While more Pennsylvanians are seeking help from public assistance programs such as food stamps and Medicaid due to the coronavirus pandemic, that’s not the case for the state’s welfare program – enrollment has actually fallen by more than 15,000 people since last March.
Why are fewer people getting welfare in this time of high unemployment, expanding enrollment in other safety net programs, and increasing hunger?
Advocates and officials say it is likely because the program – which has not increased the amount of money it gives to families since the 1990s, roughly $400 monthly for a family of three – provides too little cash and requires too many hurdles to be of much use to poor families.
“The cash assistance benefit is a very limited benefit,” said Pennsylvania Human Service Secretary Teresa Miller.
In March, more than 94,000 people statewide were enrolled in the program formally called Temporary Assistance to Needy Families (TANF). As of November, the most recent state statistics available, that number stands below 79,000.
Enrollment in the Medicaid (medical assistance) program increased by 10.6% and enrollment in the food stamp program went up 5.6% during that same time frame, according to figures released by state officials earlier this month.
Among other possible reasons TANF is helping fewer people: a $1,000 asset limit that prohibits anyone who is not extremely poor from participating; or federal supports such as expanded unemployment payments and stimulus checks that might have kept people from applying at the beginning of the pandemic, Miller said. The state also offered payments to some low-income families through its pandemic Emergency Assistance Program for several months last spring and summer.
The state has been working to improve the employment and training programs that are supposed to aid welfare recipients, Miller added.
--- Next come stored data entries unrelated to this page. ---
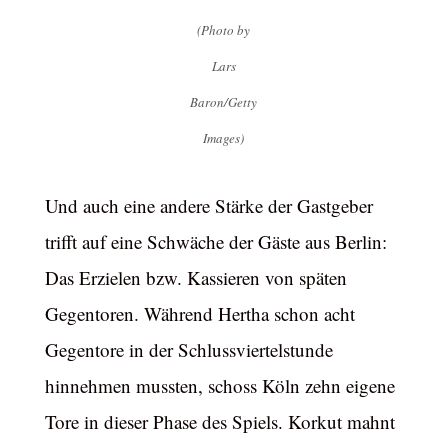
(Photo by
Lars
Baron/Getty
Images)
Und auch eine andere Stärke der Gastgeber
trifft auf eine Schwäche der Gäste aus Berlin:
Das Erzielen bzw. Kassieren von späten
Gegentoren. Während Hertha schon acht
Gegentore in der Schlussviertelstunde
hinnehmen mussten, schoss Köln zehn eigene
Tore in dieser Phase des Spiels. Korkut mahnt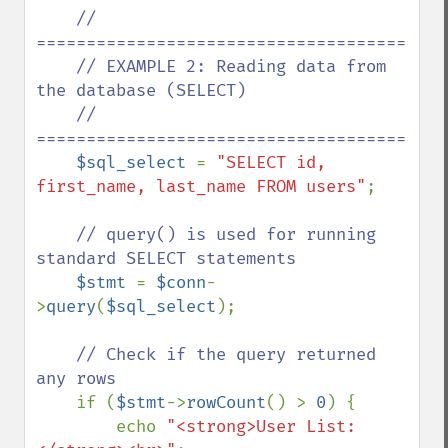
// 
==========================================
    // EXAMPLE 2: Reading data from 
the database (SELECT)

    // 
==========================================
$sql_select 
= 
"SELECT id, 
first_name, last_name FROM users"
;

// query() is used for running 
standard SELECT statements

$stmt 
= 
$conn
-
>
query
(
$sql_select
);

// Check if the query returned 
any rows

if (
$stmt
->
rowCount
() > 
0
) {

        echo 
"<strong>User List: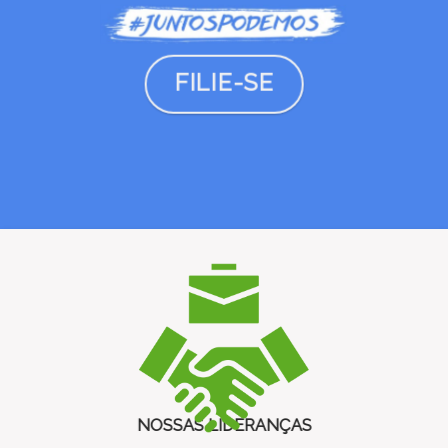
FILIE-SE
NOSSAS LIDERANÇAS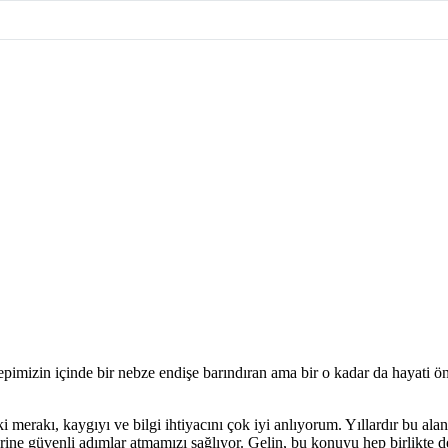
pimizin içinde bir nebze endişe barındıran ama bir o kadar da hayati ö
merakı, kaygıyı ve bilgi ihtiyacını çok iyi anlıyorum. Yıllardır bu ala
rine güvenli adımlar atmamızı sağlıyor. Gelin, bu konuyu hep birlikte d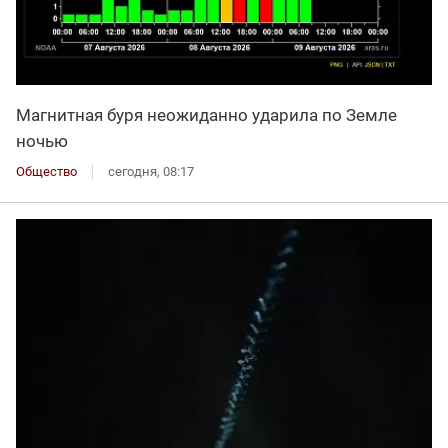
Магнитная буря неожиданно ударила по Земле
ночью
Общество
сегодня, 08:17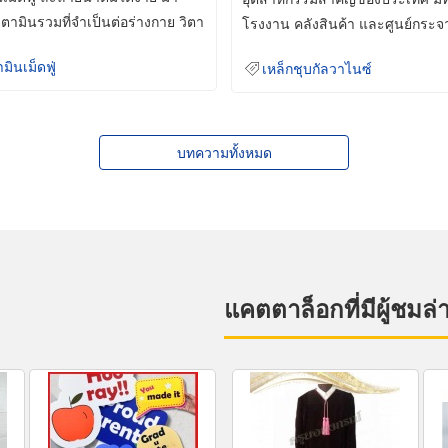
ิตามินรวมที่จำเป็นต่อร่างกาย วิตา
โรงงาน คลังสินค้า และศูนย์กระจ
สินค้าจำนวนมาก
ามินเม็ดฟู่
เหล็กชุบกัลวาไนซ์
บทความทั้งหมด
แคตตาล็อกที่มีผู้ชมล่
“We can do better and we have to,” Miller said.
Pennsylvania has had among the steepest welfare caseload declines since the start of the pandemic, said Liz Schott, senior fellow at the Center on Budget and Policy Priorities, though she cautioned data from all states was not yet available.
Maria Pulzetti, a supervising attorney at Community Legal Services of Philadelphia, said she is concerned by the program’s enrollment decline, a continuation of a decades-long trend. There were more than 219,000 Pennsylvanians in the program a decade ago.
As for more recent drops, she noted the ongoing closure of County Assistance Offices, where people can apply for benefits or submit paperwork in person, as a possible contributing factor during the pandemic.
Ann Sanders, a policy advocate with Pittsburgh-based Just Harvest, also said she believed the assistance office closures were contributing, as potential applicants might not have internet or phone access.
“When people apply for cash assistance, it is as a last resort,” Sanders said. “People have exhausted all their other resources by that time.”
Schott noted the fact that the program doesn’t expand during an economic downturn is one of the weaknesses of its “block grant” design – where states have a set amount of funds from the federal government no matter what, as opposed to a program like food stamps, where funding expands to meet need.
“Block grant is not a good way, is not a good program design for meeting basic needs, particularly in tough economic times,” she said.